Items listed in a dataset:

========================================

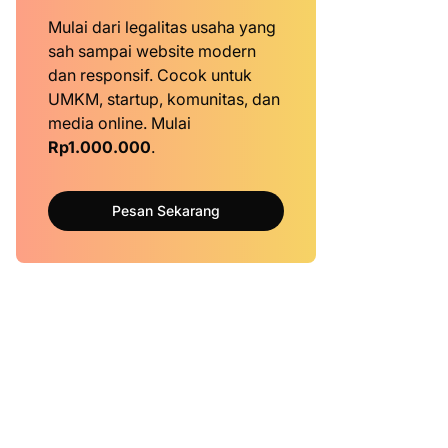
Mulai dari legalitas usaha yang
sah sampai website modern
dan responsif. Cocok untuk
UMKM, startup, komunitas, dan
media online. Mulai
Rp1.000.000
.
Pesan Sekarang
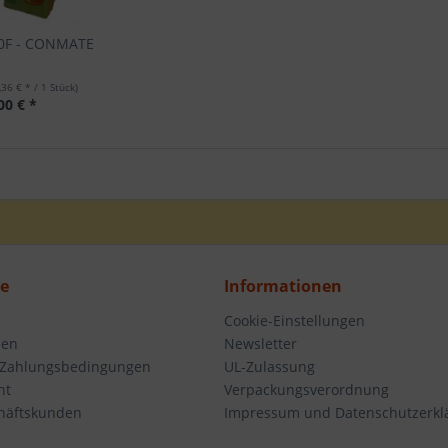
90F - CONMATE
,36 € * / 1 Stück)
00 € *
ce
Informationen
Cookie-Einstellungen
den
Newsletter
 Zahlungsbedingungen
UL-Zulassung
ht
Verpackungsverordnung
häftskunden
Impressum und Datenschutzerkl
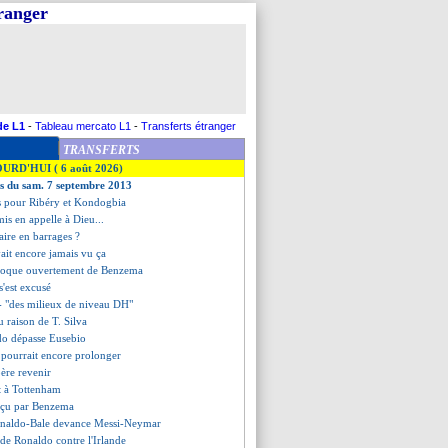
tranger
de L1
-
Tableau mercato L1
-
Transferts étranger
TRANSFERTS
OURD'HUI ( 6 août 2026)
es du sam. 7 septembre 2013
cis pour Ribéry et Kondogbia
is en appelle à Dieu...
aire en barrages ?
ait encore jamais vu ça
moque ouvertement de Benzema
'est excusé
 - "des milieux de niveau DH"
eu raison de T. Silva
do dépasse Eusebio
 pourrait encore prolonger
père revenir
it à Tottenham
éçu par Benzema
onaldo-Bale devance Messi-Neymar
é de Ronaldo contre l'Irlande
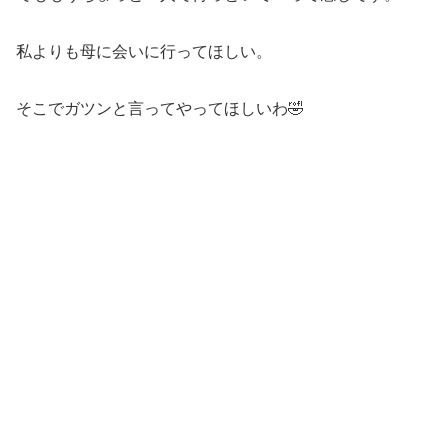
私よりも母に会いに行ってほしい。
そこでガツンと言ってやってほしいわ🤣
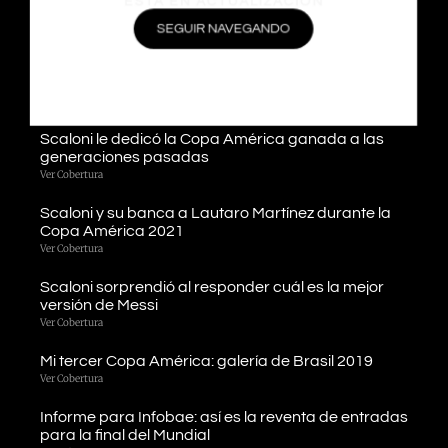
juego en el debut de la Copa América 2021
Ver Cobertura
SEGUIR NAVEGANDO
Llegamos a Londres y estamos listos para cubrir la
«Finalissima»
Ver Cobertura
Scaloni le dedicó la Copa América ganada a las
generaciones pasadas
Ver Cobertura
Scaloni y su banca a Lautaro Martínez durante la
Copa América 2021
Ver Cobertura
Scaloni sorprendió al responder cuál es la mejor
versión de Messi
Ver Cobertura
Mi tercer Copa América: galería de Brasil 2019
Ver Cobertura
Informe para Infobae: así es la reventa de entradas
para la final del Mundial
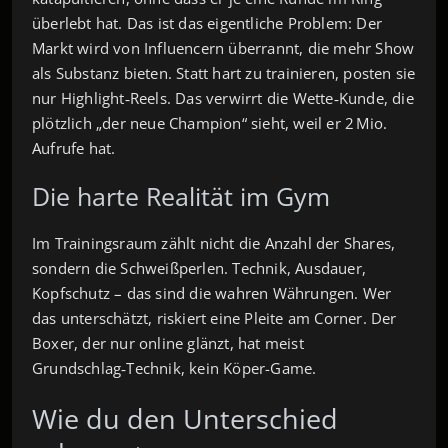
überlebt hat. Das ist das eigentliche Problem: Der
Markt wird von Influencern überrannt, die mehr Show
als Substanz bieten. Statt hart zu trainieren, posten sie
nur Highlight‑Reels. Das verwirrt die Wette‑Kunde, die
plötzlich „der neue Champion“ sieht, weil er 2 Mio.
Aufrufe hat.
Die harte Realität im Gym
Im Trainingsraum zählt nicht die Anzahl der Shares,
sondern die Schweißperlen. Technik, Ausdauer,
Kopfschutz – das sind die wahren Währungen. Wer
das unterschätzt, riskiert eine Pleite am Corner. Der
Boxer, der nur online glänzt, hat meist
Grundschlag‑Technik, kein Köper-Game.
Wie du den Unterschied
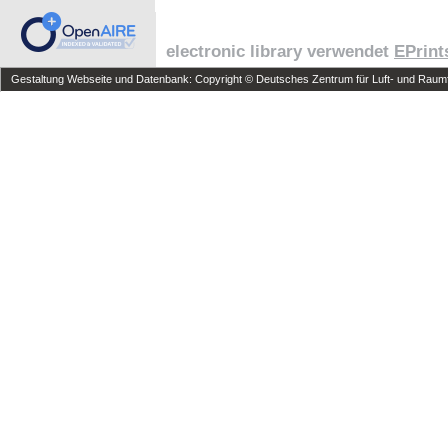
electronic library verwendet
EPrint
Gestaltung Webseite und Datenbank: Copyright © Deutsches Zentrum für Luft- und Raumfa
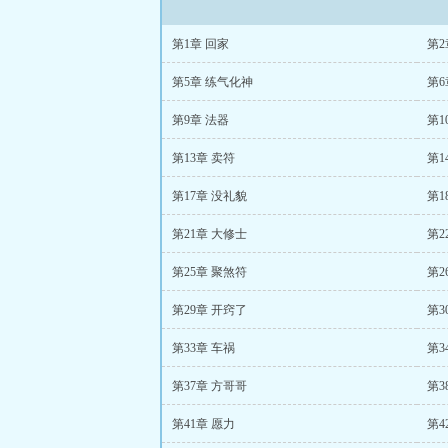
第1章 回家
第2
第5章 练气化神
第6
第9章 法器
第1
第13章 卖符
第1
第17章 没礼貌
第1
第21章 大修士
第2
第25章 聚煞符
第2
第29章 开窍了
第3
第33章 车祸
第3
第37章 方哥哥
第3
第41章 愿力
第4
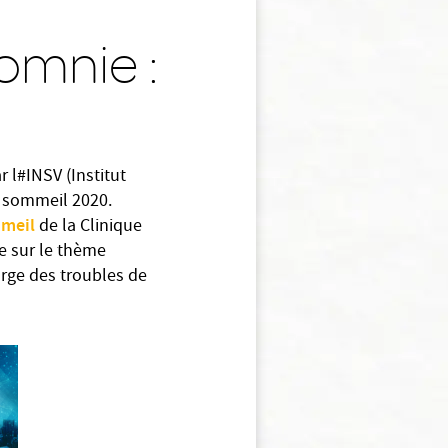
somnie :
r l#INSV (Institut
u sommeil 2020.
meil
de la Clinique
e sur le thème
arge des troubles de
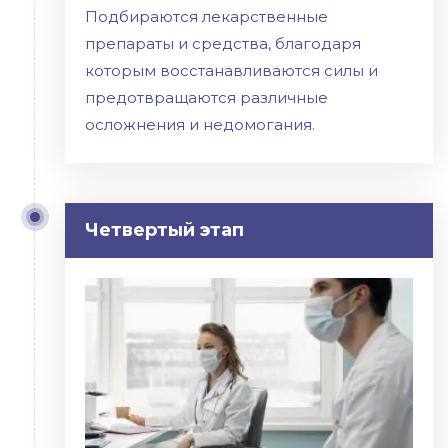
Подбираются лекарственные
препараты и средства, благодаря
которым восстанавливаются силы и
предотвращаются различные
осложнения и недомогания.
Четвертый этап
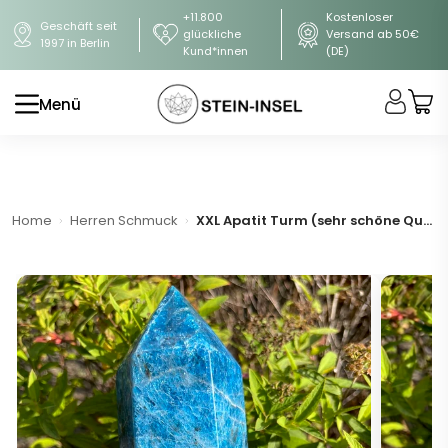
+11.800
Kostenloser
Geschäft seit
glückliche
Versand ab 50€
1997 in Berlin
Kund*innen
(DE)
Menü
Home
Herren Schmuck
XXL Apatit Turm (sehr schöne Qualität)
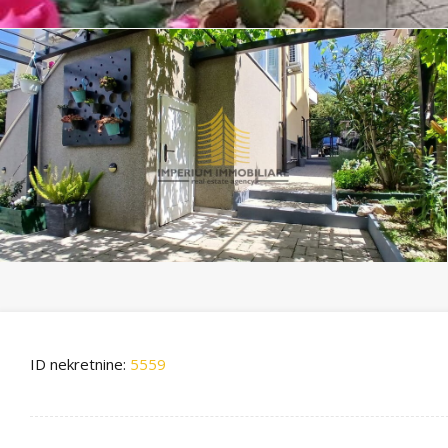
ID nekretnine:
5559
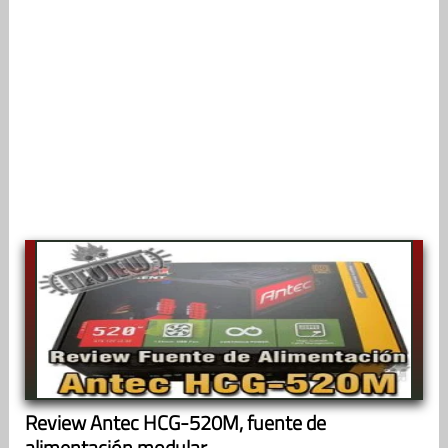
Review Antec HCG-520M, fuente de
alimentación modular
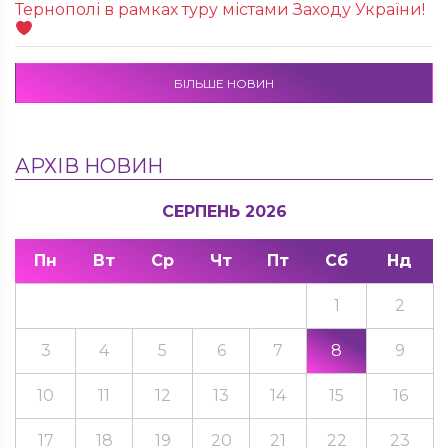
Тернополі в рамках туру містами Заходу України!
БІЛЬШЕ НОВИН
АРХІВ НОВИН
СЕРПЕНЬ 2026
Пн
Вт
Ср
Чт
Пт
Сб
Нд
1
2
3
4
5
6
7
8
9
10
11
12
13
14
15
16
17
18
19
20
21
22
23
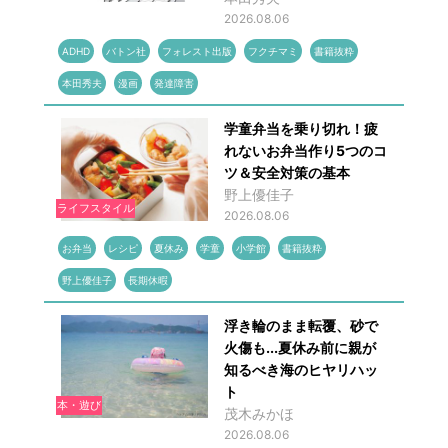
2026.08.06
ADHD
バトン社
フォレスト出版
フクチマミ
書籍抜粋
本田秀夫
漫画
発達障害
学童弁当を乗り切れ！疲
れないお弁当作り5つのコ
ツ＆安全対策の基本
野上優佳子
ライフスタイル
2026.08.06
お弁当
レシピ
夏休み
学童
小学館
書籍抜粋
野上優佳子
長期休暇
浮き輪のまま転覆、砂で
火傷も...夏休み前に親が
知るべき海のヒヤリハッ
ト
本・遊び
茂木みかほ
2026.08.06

========================================

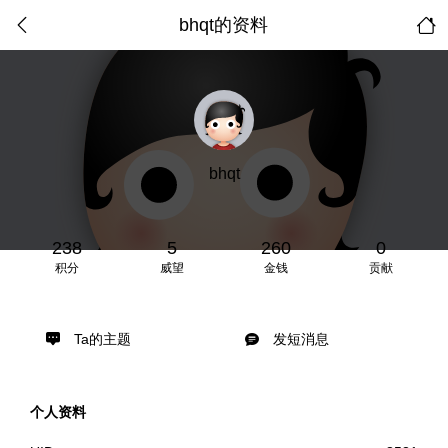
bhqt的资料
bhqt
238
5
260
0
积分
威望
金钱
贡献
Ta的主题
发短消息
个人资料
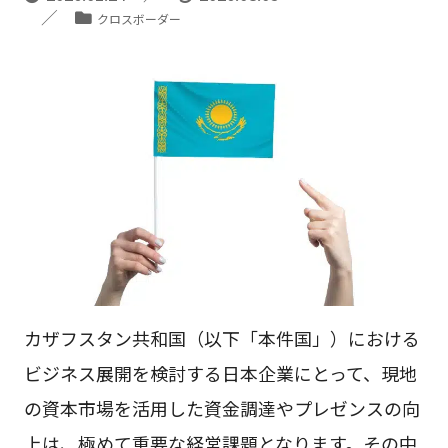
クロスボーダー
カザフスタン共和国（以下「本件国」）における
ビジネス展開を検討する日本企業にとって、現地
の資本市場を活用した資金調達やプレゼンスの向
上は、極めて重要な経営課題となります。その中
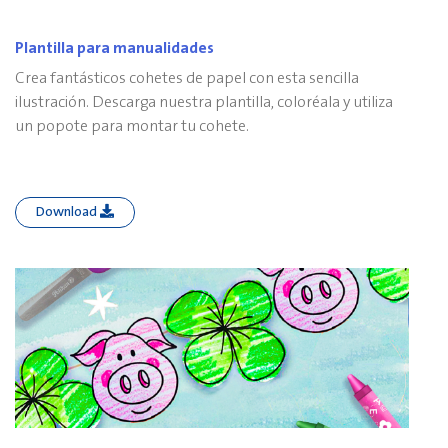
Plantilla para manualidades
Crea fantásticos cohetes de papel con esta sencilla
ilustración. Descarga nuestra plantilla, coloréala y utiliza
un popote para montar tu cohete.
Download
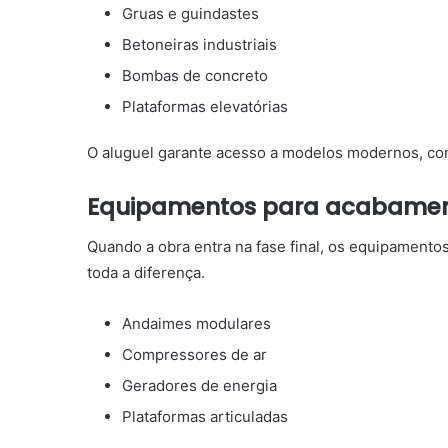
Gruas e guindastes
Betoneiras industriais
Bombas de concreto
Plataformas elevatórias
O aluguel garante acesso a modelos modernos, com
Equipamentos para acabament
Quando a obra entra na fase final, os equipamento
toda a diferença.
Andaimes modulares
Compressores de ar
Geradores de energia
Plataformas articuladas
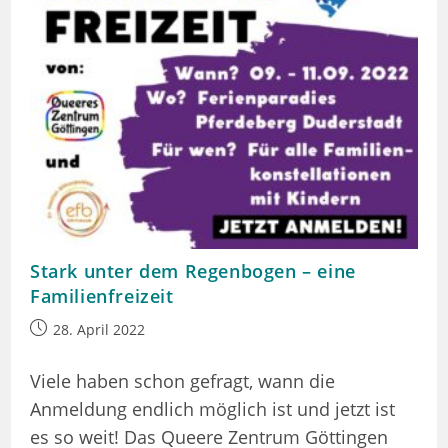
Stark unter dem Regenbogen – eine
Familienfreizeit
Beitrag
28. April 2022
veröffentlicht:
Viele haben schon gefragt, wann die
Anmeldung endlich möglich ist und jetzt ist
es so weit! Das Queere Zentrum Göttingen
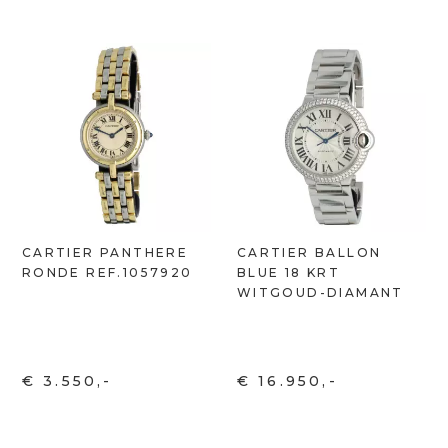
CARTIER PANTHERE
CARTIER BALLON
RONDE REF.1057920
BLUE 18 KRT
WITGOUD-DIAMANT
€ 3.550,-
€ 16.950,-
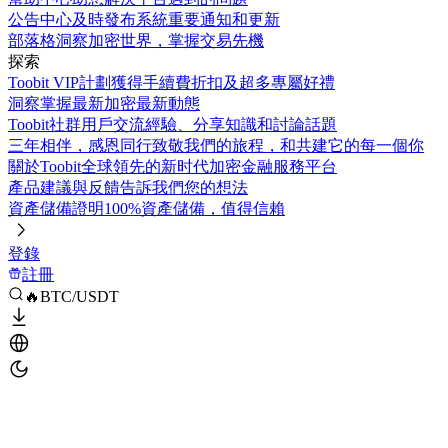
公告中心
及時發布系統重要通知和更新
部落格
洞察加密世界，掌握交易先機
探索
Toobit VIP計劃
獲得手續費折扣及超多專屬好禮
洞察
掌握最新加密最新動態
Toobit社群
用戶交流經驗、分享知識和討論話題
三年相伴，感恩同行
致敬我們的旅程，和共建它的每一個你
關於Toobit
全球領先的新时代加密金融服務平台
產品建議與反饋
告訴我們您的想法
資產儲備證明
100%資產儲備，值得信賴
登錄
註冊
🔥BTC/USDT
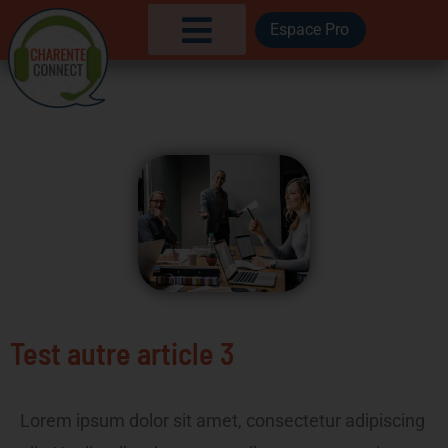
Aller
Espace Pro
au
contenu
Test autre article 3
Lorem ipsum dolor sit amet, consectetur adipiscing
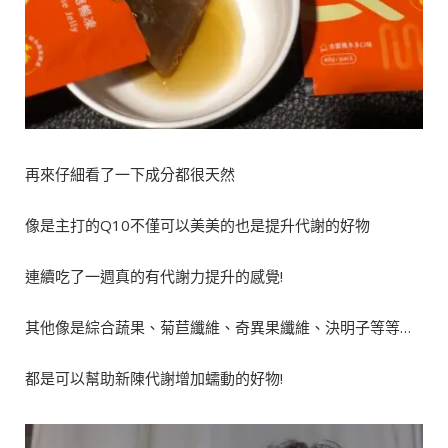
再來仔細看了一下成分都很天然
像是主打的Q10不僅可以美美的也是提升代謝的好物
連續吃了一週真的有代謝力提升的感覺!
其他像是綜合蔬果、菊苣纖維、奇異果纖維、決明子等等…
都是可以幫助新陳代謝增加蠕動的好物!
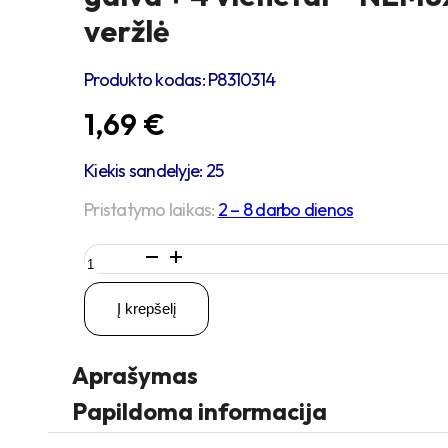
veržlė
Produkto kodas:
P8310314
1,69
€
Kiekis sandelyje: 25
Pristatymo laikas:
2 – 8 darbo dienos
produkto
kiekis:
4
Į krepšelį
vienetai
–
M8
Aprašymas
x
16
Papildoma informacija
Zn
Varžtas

========================================

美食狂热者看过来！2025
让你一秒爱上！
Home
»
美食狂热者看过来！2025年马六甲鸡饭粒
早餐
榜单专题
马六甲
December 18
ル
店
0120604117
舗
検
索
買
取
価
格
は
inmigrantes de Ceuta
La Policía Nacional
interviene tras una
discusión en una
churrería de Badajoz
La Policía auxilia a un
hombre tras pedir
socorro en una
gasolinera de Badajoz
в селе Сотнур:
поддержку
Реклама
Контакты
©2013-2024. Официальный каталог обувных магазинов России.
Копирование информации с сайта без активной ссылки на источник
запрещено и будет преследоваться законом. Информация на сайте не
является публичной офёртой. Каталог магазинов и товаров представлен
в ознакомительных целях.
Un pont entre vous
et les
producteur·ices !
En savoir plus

========================================

→ WORK REQUEST: Go through the data above and copy each line in which "магазинов" appears.

→ TASK RESPONSE:
©2013-2024. Официальный каталог обувных магазинов России.
является публичной офёртой. Каталог магазинов и товаров представлен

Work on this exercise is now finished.